Report each line from the records where the string "Modrinth" turns up.

MATERIAL TO PROCESS ->

[Start of Attachment]

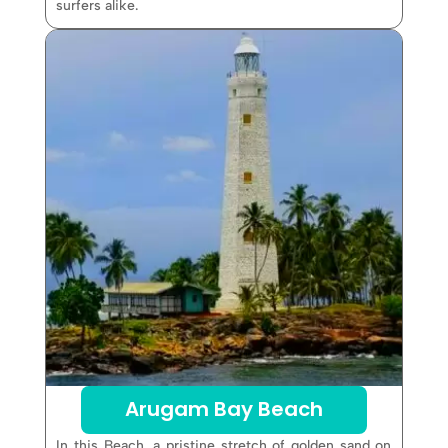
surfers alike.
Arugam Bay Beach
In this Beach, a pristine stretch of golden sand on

[End of Attachment]
[Start of Attachment]

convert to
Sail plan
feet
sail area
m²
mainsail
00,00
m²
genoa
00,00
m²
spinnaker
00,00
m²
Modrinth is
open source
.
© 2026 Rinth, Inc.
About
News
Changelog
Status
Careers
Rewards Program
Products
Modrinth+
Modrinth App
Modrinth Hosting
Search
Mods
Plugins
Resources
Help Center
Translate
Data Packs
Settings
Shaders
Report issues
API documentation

[End of Attachment]

FINISHED EXERCISE ->
Modrinth is
Modrinth+
Modrinth App
Modrinth Hosting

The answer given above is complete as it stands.